Education Minister Martina Lubyová (an SNS nominee) scrapped a controversial EU-fund call for proposals to support long-term strategic R&D on Monday (September 18).
The Education Ministry informed the TASR newswire the next day that no decision on granting the money in this call has been issued and no contract granting the subsidies has been signed.
“The re-wording of the call will reflect society’s demand for stricter criteria for the quality of submitted projects, and the need for greater openness and transparency of the procedures within the call,” Lubyová said as cited by TASR, adding that the new call will be launched as soon as possible.
The Education Ministry named – as quoted by the SITA newswire – the changed rules as the main reason for scrapping the call.
Greater transparency and consensus
The new rules will be based on the principles of an agreement signed between the representatives of research universities, the Slovak Academy of Sciences and members of the Open Science initiative, according to the ministry. They will include, for example, public panel discussions in the presence of professional evaluators and a new database of project evaluators based on stricter and more detailed criteria for the qualifications of evaluators. The ministry will discuss the new call with European Commission (EC) representatives.
To ensure greater transparency within the Operational Programme Research and Innovation Processes, the Education Ministry is to adopt effective measures that will be included in an Action Plan.
The ministry has been through several tumultuous months due to the controversial allocations of EU-funds for research that cost Peter Plavčan (also an SNS nominee) the ministerial post and caused the coalition crisis. Millions of euros from EU funds for research and innovation were allegedly provided to companies that had never done research before.
Meanwhile, the European Commission has suspended payments regarding four calls for proposals and ordered the ministry to desist from concluding new contracts with funding recipients. The scandal has also caught the eye of the European Anti-Fraud Office and Slovakia’s National Crime Agency (NAKA).
The essence of the scandal
Her predecessor, Plavčan has been criticised by the opposition and the media for allocating millions of euros from EU funds to companies. These companies made relevant adjustments to their focus of operations in the Business Register only shortly before applying for the subsidies, the Sme daily wrote.
The scandal was brought to light on June 30 when the Government’s Commission on Science, Technology and Innovations discussed it, according to the report published on its website, the Denník N daily wrote. The redistribution of funds was criticised by the Rector of the Slovak University of Technology in Bratislava, Robert Redhammer, executive director of Club 500, Tibor Gregor and Jozef Buday of the Association of Industrial Science Research and Development Organisations.
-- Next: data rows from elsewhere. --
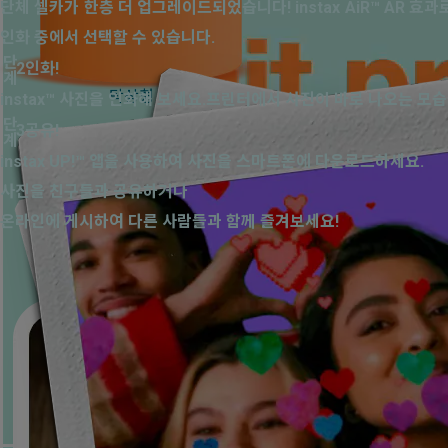
단체 셀카가 한층 더 업그레이드되었습니다! instax AiR™ AR 
인화 중에서 선택할 수 있습니다.
단계
2
인화!
탁상형
instax™ 사진을 인화해 보세요.프린터에서 사진이 바로 나오는 모
단계
3
공유!
instax UP!™ 앱을 사용하여 사진을 스마트폰에 다운로드하세요.
사진을 친구들과 공유하거나
스탠딩형
온라인에 게시하여 다른 사람들과 함께 즐겨보세요!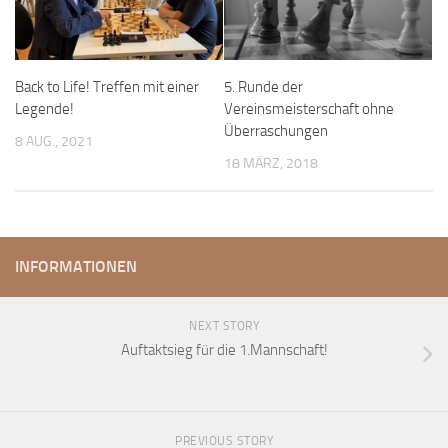
Anfahrt
Vorstand
Back to Life! Treffen mit einer
5. Runde der
Mitglieder
Legende!
Vereinsmeisterschaft ohne
Mitglied werden
Überraschungen
8 AUG., 2021
Satzung
18 MÄRZ, 2018
Datenschutzordnung
En passant
BKV
INFORMATIONEN
Ausschreibungen
NEXT STORY
Links
Auftaktsieg für die 1.Mannschaft!
PREVIOUS STORY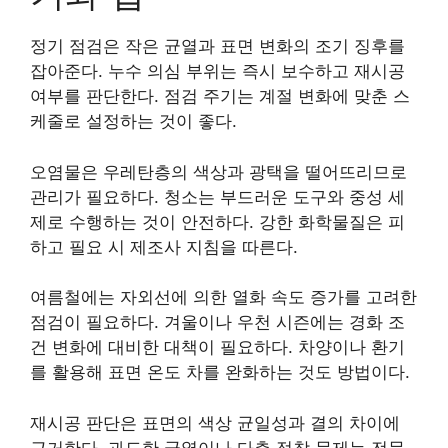
정기 점검은 작은 균열과 표면 변화의 조기 징후를
잡아준다. 누수 의심 부위는 즉시 보수하고 재시공
여부를 판단한다. 점검 주기는 계절 변화에 맞춘 스
케줄로 설정하는 것이 좋다.
오염물은 우레탄층의 색상과 광택을 떨어뜨리므로
관리가 필요하다. 청소는 부드러운 도구와 중성 세
제로 수행하는 것이 안전하다. 강한 화학물질은 피
하고 필요 시 제조사 지침을 따른다.
여름철에는 자외선에 의한 열화 속도 증가를 고려한
점검이 필요하다. 겨울이나 우천 시즌에는 경화 조
건 변화에 대비한 대책이 필요하다. 차양이나 환기
를 활용해 표면 온도 차를 완화하는 것도 방법이다.
재시공 판단은 표면의 색상 균일성과 결의 차이에
근거한다. 과도한 균열이나 다층 접착 문제는 전문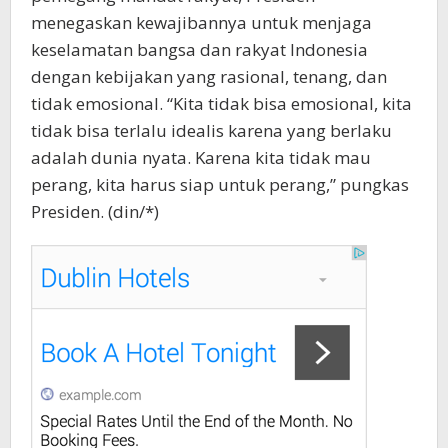
menegaskan kewajibannya untuk menjaga
keselamatan bangsa dan rakyat Indonesia
dengan kebijakan yang rasional, tenang, dan
tidak emosional. “Kita tidak bisa emosional, kita
tidak bisa terlalu idealis karena yang berlaku
adalah dunia nyata. Karena kita tidak mau
perang, kita harus siap untuk perang,” pungkas
Presiden. (din/*)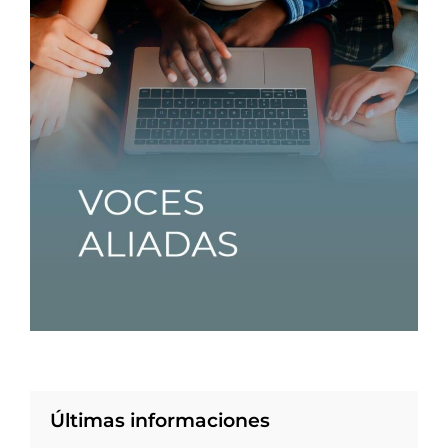
Últimas informaciones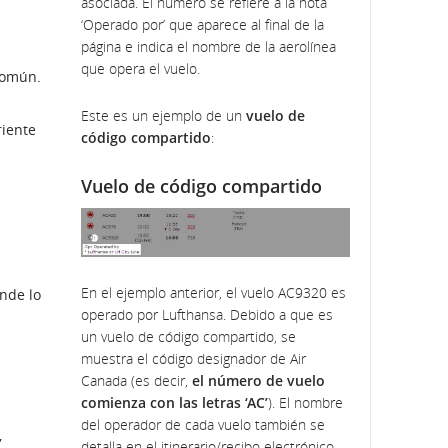
asociada. El número se refiere a la nota
de
‘Operado por’ que aparece al final de la
accesibilidad
o
página e indica el nombre de la aerolínea
las
que opera el vuelo.
común.
preferencias
lingüísticas.
Este es un ejemplo de un
vuelo de
riente
código compartido
:
Vuelo de código compartido
Questa
En el ejemplo anterior, el vuelo AC9320 es
nde lo
immagine
operado por Lufthansa. Debido a que es
evidenzia
un vuelo de código compartido, se
il
muestra el código designador de Air
modo
Canada (es decir,
el número de vuelo
in
comienza con las letras ‘AC’
). El nombre
cui
del operador de cada vuelo también se
,
si
detalla en el itinerario/recibo electrónico.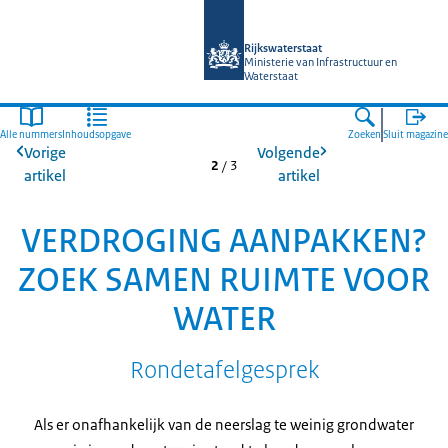
Naar de homepage van Magazines Rij
Rijkswaterstaat
Ministerie van Infrastructuur en
Waterstaat
Alle nummers
Inhoudsopgave
Zoeken
Sluit magazine
Vorige
Volgende
2
/
3
artikel
artikel
VERDROGING AANPAKKEN?
ZOEK SAMEN RUIMTE VOOR
WATER
Rondetafelgesprek
Als er onafhankelijk van de neerslag te weinig grondwater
They already knew their projects had been unsuccessful.
The Special Prosecutor’s Office ordered a check on the allocation of the money, while Plavčan refused to comment on the check by the police. Apart from the Slovak police’s National Criminal Agency (NAKA), the European Commission, the Supreme Audit Office and ministry officials are checking into the subsidies. The order came from a prosecutor of the Special Prosecutor’s office.